Step 5 — Worked example: whole-repository Q&A
Now stitch it together into something useful: ask a question about an entire codebase in a single call, instead of building a retrieval pipeline. With a real 1M-token window you can often skip RAG for medium projects and just send everything.
import os, glob
from openai import OpenAI
client = OpenAI(
api_key=os.environ["MINIMAX_API_KEY"],
base_url="https://api.minimax.io/v1",
)
# 1) Pack the repo (reuse pack_repo from Step 4)
files = sorted(glob.glob("src/**/*.py", recursive=True))
blob, used = pack_repo(files)
print(f"Sending ~{used} tokens across {len(files)} files")
# 2) Ask one question grounded in the whole project
question = (
"Trace how a request flows from the HTTP handler to the database. "
"Name the exact functions and files, in order, and flag any layer "
"that talks to the DB without going through the repository abstraction."
)
resp = client.chat.completions.create(
model="MiniMax-M3",
messages=[
{"role": "system",
"content": "You are a staff engineer reviewing an unfamiliar codebase. "

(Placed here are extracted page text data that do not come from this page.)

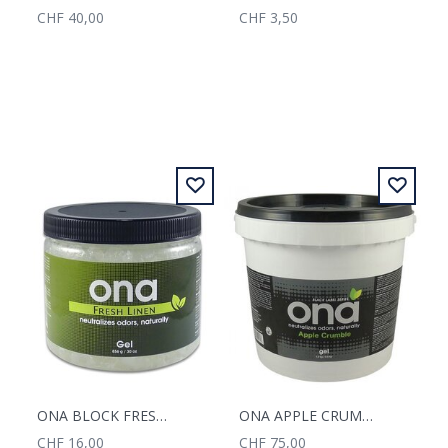
CHF 40,00
CHF 3,50
ONA BLOCK FRESHLINE
ONA APPLE CRUMBLE
CHF 16,00
CHF 75,00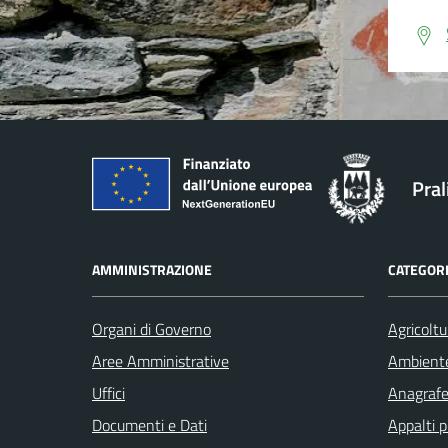
Pral
AMMINISTRAZIONE
CATEGORI
Organi di Governo
Agricoltu
Aree Amministrative
Ambient
Uffici
Anagrafe 
Documenti e Dati
Appalti p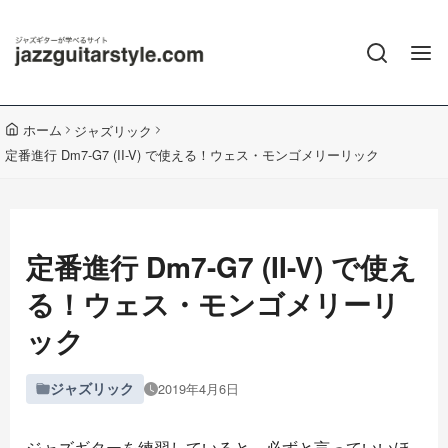
ホーム
ジャズリック
定番進行 Dm7-G7 (II-V) で使える！ウェス・モンゴメリーリック
定番進行 Dm7-G7 (II-V) で使え
る！ウェス・モンゴメリーリ
ック
ジャズリック
2019年4月6日
ジャズギターを練習していると、必ずと言っていいほ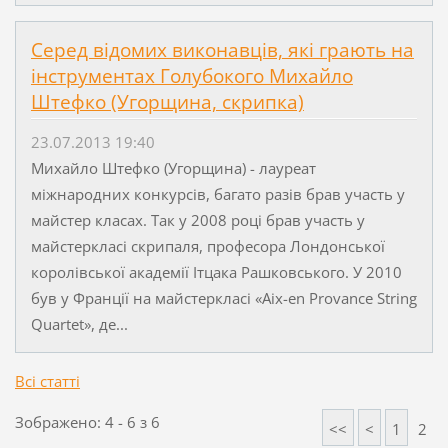
Серед відомих виконавців, які грають на
інструментах Голубокого Михайло
Штефко (Угорщина, скрипка)
23.07.2013 19:40
Михайло Штефко (Угорщина) - лауреат
міжнародних конкурсів, багато разів брав участь у
майстер класах. Так у 2008 році брав участь у
майстеркласі скрипаля, професора Лондонської
королівської академії Ітцака Рашковського. У 2010
був у Франції на майстеркласі «Aix-en Provance String
Quartet», де...
Всі статті
Зображено: 4 - 6 з 6
<<
<
1
2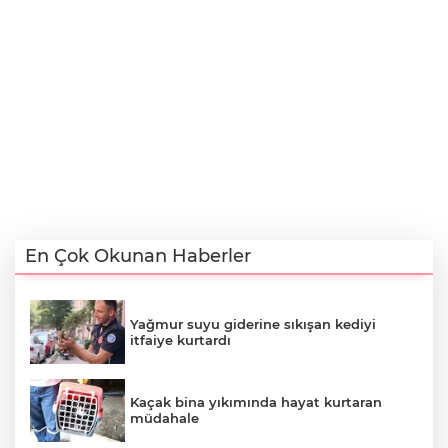
En Çok Okunan Haberler
Yağmur suyu giderine sıkışan kediyi
itfaiye kurtardı
Kaçak bina yıkımında hayat kurtaran
müdahale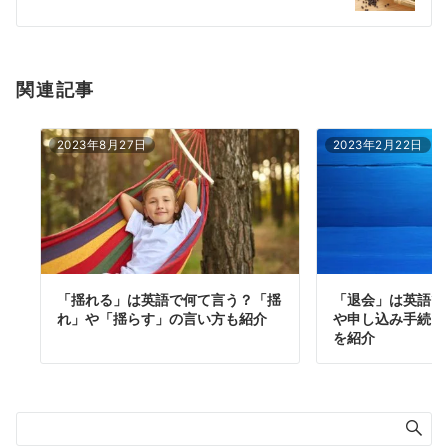
ン
関連記事
2023年8月27日
2023年2月22日
「揺れる」は英語で何て言う？「揺
「退会」は英語で
れ」や「揺らす」の言い方も紹介
や申し込み手続き
を紹介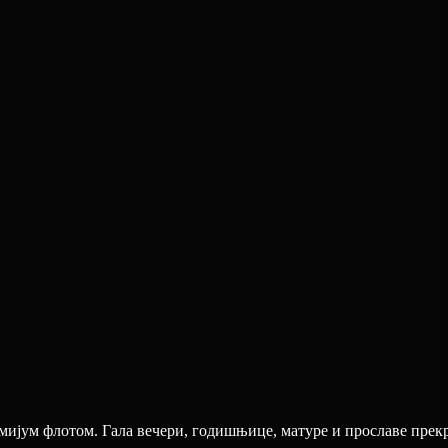
ијум флотом. Гала вечери, годишњице, матуре и прославе прекре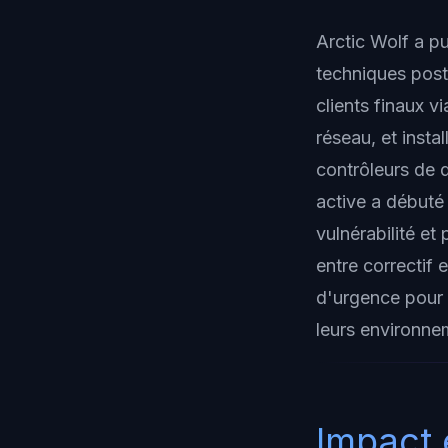
Arctic Wolf a p
techniques post
clients finaux v
réseau, et insta
contrôleurs de 
active a débuté
vulnérabilité et
entre correctif 
d'urgence pour l
leurs environne
Impact 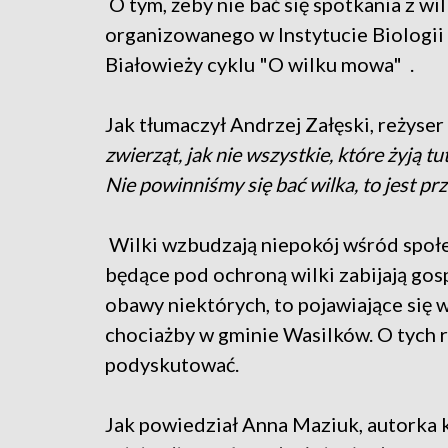
O tym, żeby nie bać się spotkania z w
organizowanego w Instytucie Biologi
Białowieży cyklu "O wilku mowa" .
Jak tłumaczył Andrzej Załęski, reżyse
zwierząt, jak nie wszystkie, które żyją t
Nie powinniśmy się bać wilka, to jest pr
Wilki wzbudzają niepokój wśród społecz
będące pod ochroną wilki zabijają gos
obawy niektórych, to pojawiające się 
chociażby w gminie Wasilków. O tych 
podyskutować.
Jak powiedział Anna Maziuk, autorka k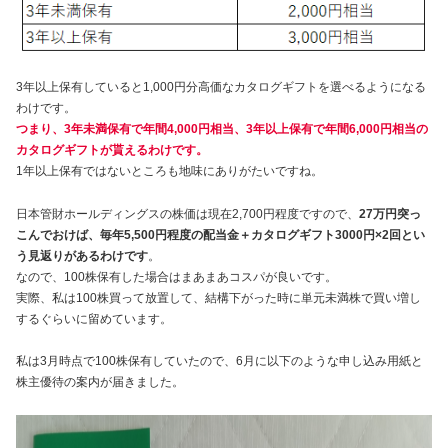
3年以上保有していると1,000円分高価なカタログギフトを選べるようになる
わけです。
つまり、3年未満保有で年間4,000円相当、3年以上保有で年間6,000円相当の
カタログギフトが貰えるわけです。
1年以上保有ではないところも地味にありがたいですね。
日本管財ホールディングスの株価は現在2,700円程度ですので、
27万円突っ
こんでおけば、毎年5,500円程度の配当金＋カタログギフト3000円×2回とい
う見返りがあるわけです
。
なので、100株保有した場合はまあまあコスパが良いです。
実際、私は100株買って放置して、結構下がった時に単元未満株で買い増し
するぐらいに留めています。
私は3月時点で100株保有していたので、6月に以下のような申し込み用紙と
株主優待の案内が届きました。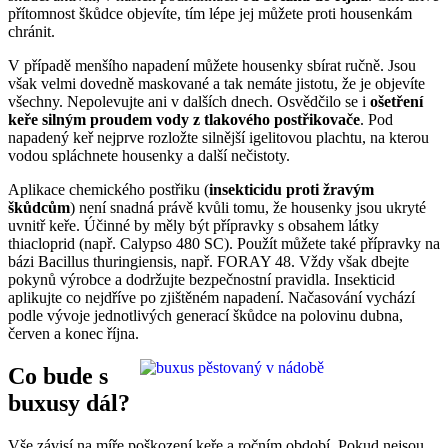
přítomnost škůdce objevíte, tím lépe jej můžete proti housenkám
chránit.
V případě menšího napadení můžete housenky sbírat ručně. Jsou
však velmi dovedně maskované a tak nemáte jistotu, že je objevíte
všechny. Nepolevujte ani v dalších dnech. Osvědčilo se i
ošetření
keře silným proudem vody z tlakového postřikovače
. Pod
napadený keř nejprve rozložte silnější igelitovou plachtu, na kterou
vodou spláchnete housenky a další nečistoty.
Aplikace chemického postřiku (
insekticidu proti žravým
škůdcům
) není snadná právě kvůli tomu, že housenky jsou ukryté
uvnitř keře. Účinné by měly být přípravky s obsahem látky
thiacloprid (např. Calypso 480 SC). Použít můžete také přípravky na
bázi Bacillus thuringiensis, např. FORAY 48. Vždy však dbejte
pokynů výrobce a dodržujte bezpečnostní pravidla. Insekticid
aplikujte co nejdříve po zjištěném napadení. Načasování vychází
podle vývoje jednotlivých generací škůdce na polovinu dubna,
červen a konec října.
Co bude s
buxusy dál?
Vše závisí na míře poškození keře a ročním období. Pokud nejsou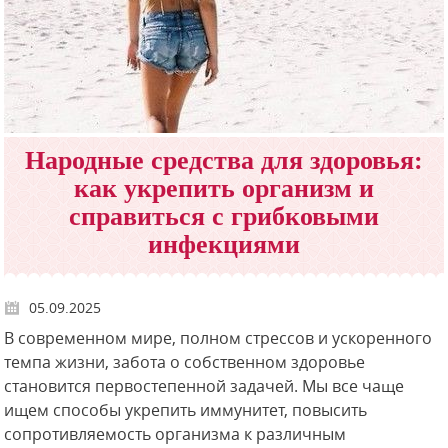
Народные средства для здоровья:
как укрепить организм и
справиться с грибковыми
инфекциями
05.09.2025
В современном мире, полном стрессов и ускоренного
темпа жизни, забота о собственном здоровье
становится первостепенной задачей. Мы все чаще
ищем способы укрепить иммунитет, повысить
сопротивляемость организма к различным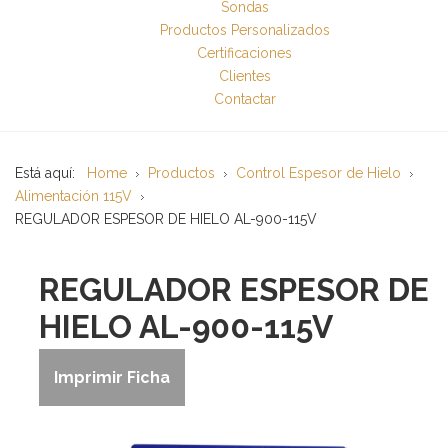
Sondas
Productos Personalizados
Certificaciones
Clientes
Contactar
Está aquí:
Home
Productos
Control Espesor de Hielo
Alimentación 115V
REGULADOR ESPESOR DE HIELO AL-900-115V
REGULADOR ESPESOR DE
HIELO AL-900-115V
Imprimir Ficha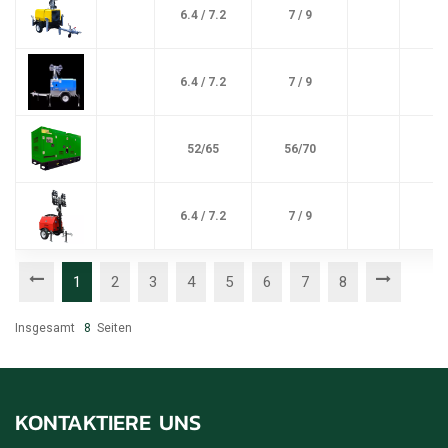
6.4 / 7.2
7 / 9
6.4 / 7.2
7 / 9
52/65
56/70
6.4 / 7.2
7 / 9
1
2
3
4
5
6
7
8
Insgesamt
8
Seiten
KONTAKTIERE UNS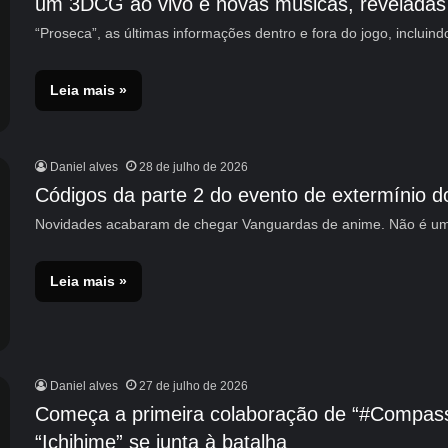
um 3DCG ao vivo e novas músicas, reveladas
“Proseca”, as últimas informações dentro e fora do jogo, incluin
Leia mais »
Daniel alves
28 de julho de 2026
Códigos da parte 2 do evento de extermínio 
Novidades acabaram de chegar Vanguardas de anime. Não é um
Leia mais »
Daniel alves
27 de julho de 2026
Começa a primeira colaboração de “#Compass
“Ichihime” se junta à batalha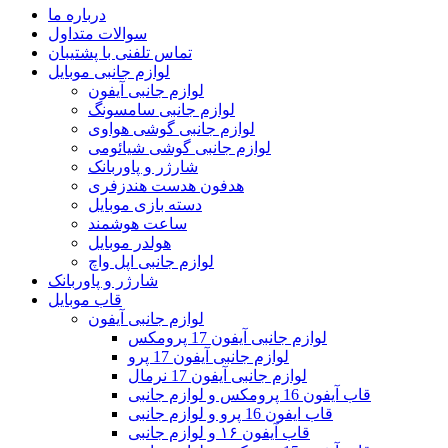
درباره ما
سوالات متداول
تماس تلفنی با پشتیبان
لوازم جانبی موبایل
لوازم جانبی آیفون
لوازم جانبی سامسونگ
لوازم جانبی گوشی هواوی
لوازم جانبی گوشی شیائومی
شارژر و پاوربانک
هدفون هدست هندزفری
دسته بازی موبایل
ساعت هوشمند
هولدر موبایل
لوازم جانبی اپل واچ
شارژر و پاوربانک
قاب موبایل
لوازم جانبی آیفون
لوازم جانبی آیفون 17 پرومکس
لوازم جانبی آیفون 17 پرو
لوازم جانبی آیفون 17 نرمال
قاب آیفون 16 پرومکس و لوازم جانبی
قاب ایفون 16 پرو و لوازم جانبی
قاب آیفون ۱۶ و لوازم جانبی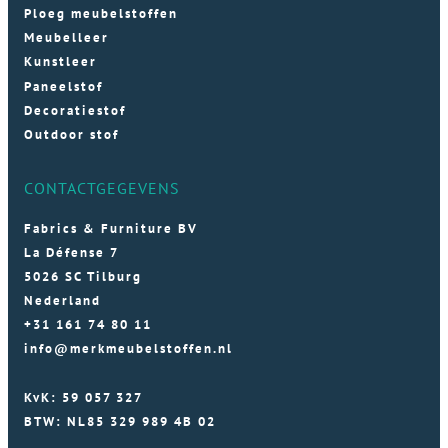
Ploeg meubelstoffen
Meubelleer
Kunstleer
Paneelstof
Decoratiestof
Outdoor stof
CONTACTGEGEVENS
Fabrics & Furniture BV
La Défense 7
5026 SC Tilburg
Nederland
+31 161 74 80 11
info@merkmeubelstoffen.nl
KvK: 59 057 327
BTW: NL85 329 989 4B 02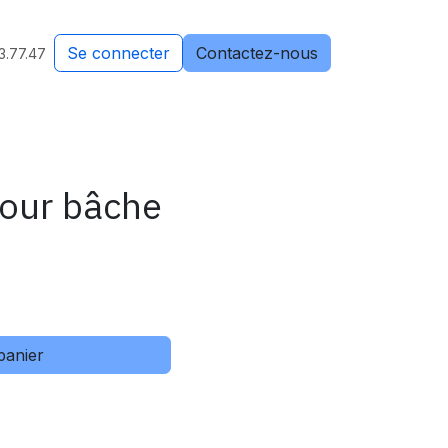
Se connecter
Contactez-nous
3.77.47
our bâche
panier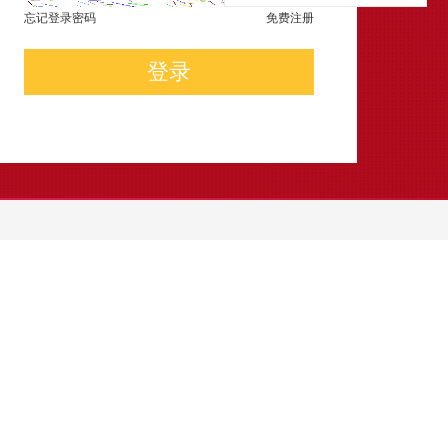
忘记登录密码
免费注册
登录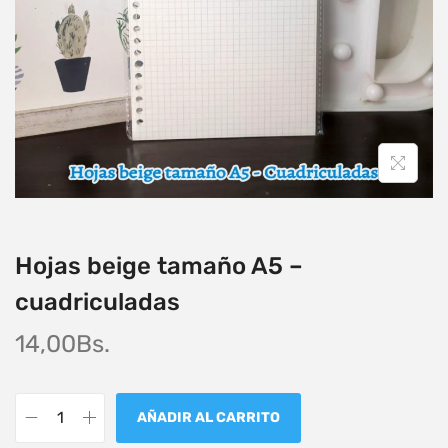
Hojas beige tamaño A5 –
cuadriculadas
14,00
Bs.
AÑADIR AL CARRITO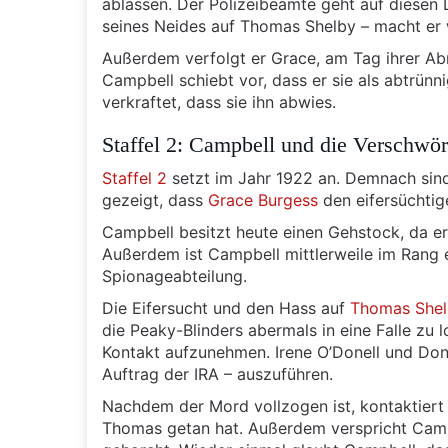
ablassen. Der Polizeibeamte geht auf diesen 
seines Neides auf Thomas Shelby – macht er w
Außerdem verfolgt er Grace, am Tag ihrer Abr
Campbell schiebt vor, dass er sie als abtrünnig
verkraftet, dass sie ihn abwies.
Staffel 2: Campbell und die Verschwör
Staffel 2
setzt im Jahr 1922 an. Demnach sind
gezeigt, dass
Grace Burgess
den eifersüchtig
Campbell besitzt heute einen Gehstock, da er
Außerdem ist Campbell mittlerweile im Rang 
Spionageabteilung.
Die Eifersucht und den Hass auf
Thomas She
die Peaky-Blinders abermals in eine Falle zu 
Kontakt aufzunehmen. Irene O’Donell und Don
Auftrag der IRA – auszuführen.
Nachdem der Mord vollzogen ist, kontaktiert
Thomas getan hat. Außerdem verspricht Campbe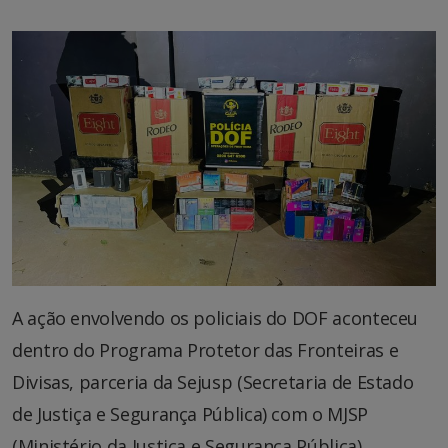
A ação envolvendo os policiais do DOF aconteceu
dentro do Programa Protetor das Fronteiras e
Divisas, parceria da Sejusp (Secretaria de Estado
de Justiça e Segurança Pública) com o MJSP
(Ministério da Justiça e Segurança Pública).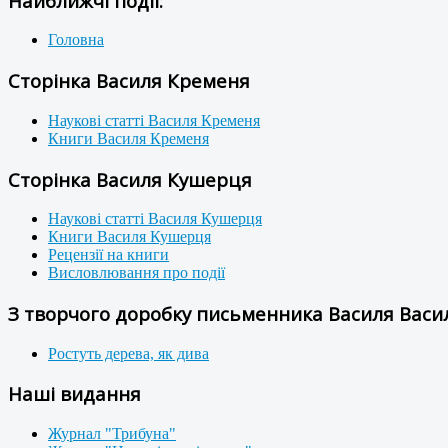
Найближчі події:
Головна
Сторінка Василя Кременя
Наукові статті Василя Кременя
Книги Василя Кременя
Сторінка Василя Кушерця
Наукові статті Василя Кушерця
Книги Василя Кушерця
Рецензії на книги
Висловлювання про події
З творчого доробку письменника Василя Васил
Ростуть дерева, як дива
Наші видання
Журнал "Трибуна"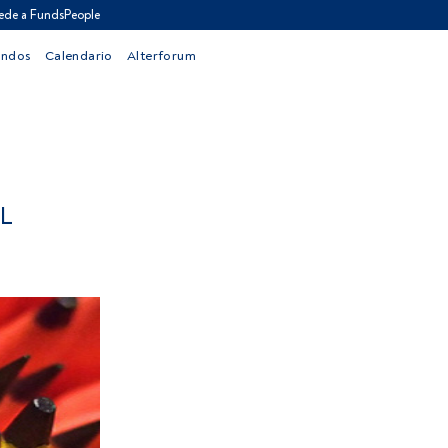
ede a FundsPeople
ondos
Calendario
Alterforum
L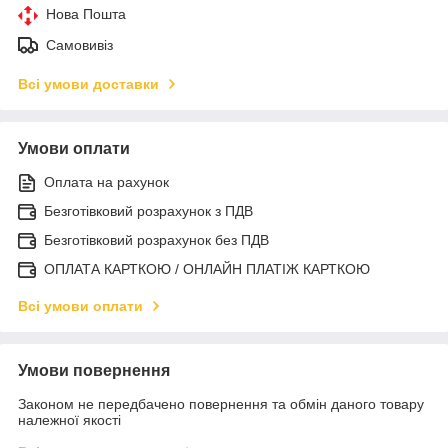
Нова Пошта
Самовивіз
Всі умови доставки
Умови оплати
Оплата на рахунок
Безготівковий розрахунок з ПДВ
Безготівковий розрахунок без ПДВ
ОПЛАТА КАРТКОЮ / ОНЛАЙН ПЛАТІЖ КАРТКОЮ
Всі умови оплати
Умови повернення
Законом не передбачено повернення та обмін даного товару
належної якості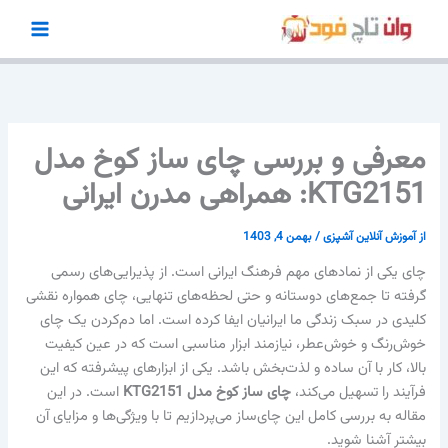
رش
ه
حتوا
معرفی و بررسی چای ساز کوخ مدل
KTG2151: همراهی مدرن ایرانی
از
آموزش آنلاین آشپزی
/
بهمن 4, 1403
چای یکی از نمادهای مهم فرهنگ ایرانی است. از پذیرایی‌های رسمی
گرفته تا جمع‌های دوستانه و حتی لحظه‌های تنهایی، چای همواره نقشی
کلیدی در سبک زندگی ما ایرانیان ایفا کرده است. اما دم‌کردن یک چای
خوش‌رنگ و خوش‌عطر، نیازمند ابزار مناسبی است که در عین کیفیت
بالا، کار با آن ساده و لذت‌بخش باشد. یکی از ابزارهای پیشرفته که این
فرآیند را تسهیل می‌کند،
چای ساز کوخ مدل KTG2151
است. در این
مقاله به بررسی کامل این چای‌ساز می‌پردازیم تا با ویژگی‌ها و مزایای آن
بیشتر آشنا شوید.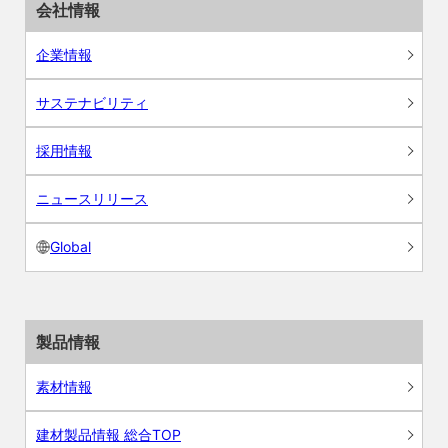
会社情報
企業情報
サステナビリティ
採用情報
ニュースリリース
Global
製品情報
素材情報
建材製品情報 総合TOP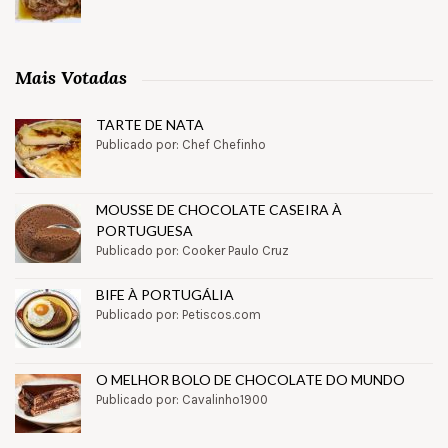
Mais Votadas
TARTE DE NATA
Publicado por: Chef Chefinho
MOUSSE DE CHOCOLATE CASEIRA À
PORTUGUESA
Publicado por: Cooker Paulo Cruz
BIFE À PORTUGÁLIA
Publicado por: Petiscos.com
O MELHOR BOLO DE CHOCOLATE DO MUNDO
Publicado por: Cavalinho1900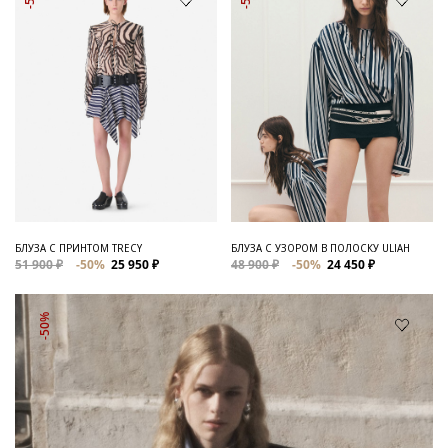
БЛУЗА С ПРИНТОМ TRECY
БЛУЗА С УЗОРОМ В ПОЛОСКУ ULIAH
51 900 ₽
-50%
25 950 ₽
48 900 ₽
-50%
24 450 ₽
-50%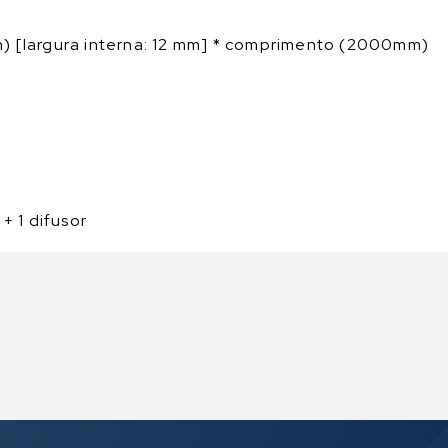
m) [largura interna: 12 mm] * comprimento (2000mm)
+ 1 difusor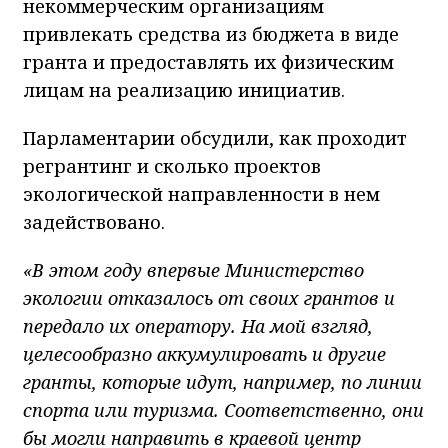
некоммерческим организациям
привлекать средства из бюджета в виде
гранта и предоставлять их физическим
лицам на реализацию инициатив.
Парламентарии обсудили, как проходит
регрантинг и сколько проектов
экологической направленности в нем
задействовано.
«В этом году впервые Министерство
экологии отказалось от своих грантов и
передало их оператору. На мой взгляд,
целесообразно аккумулировать и другие
гранты, которые идут, например, по линии
спорта или туризма. Соответственно, они
бы могли направить в краевой центр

"Cite file paths and function names. Say 'not found' if unsure."},
{"role": "user",
"content": f"{question}\n\nHere is the full source:\n\n{blob}"},
],
temperature=0.2,
)
print(resp.choices[0].message.content)
Representative output:
Sending ~41230 tokens across 17 files
Request flow:
1. src/api/routes.py -> handle_order() # parses + validates the HTTP body
2. src/services/order_service.py -> create() # business rules, idempotency check
3. src/repos/order_repo.py -> insert() # the repository abstraction
4. src/db/session.py -> execute() # actual SQL
Layering issue:
- src/api/routes.py -> export_csv() calls src/db/session.py:execute() DIRECTLY,
bypassing the repository layer. That is the one place a handler touches the DB
without going through src/repos/. Recommend routing it through order_repo.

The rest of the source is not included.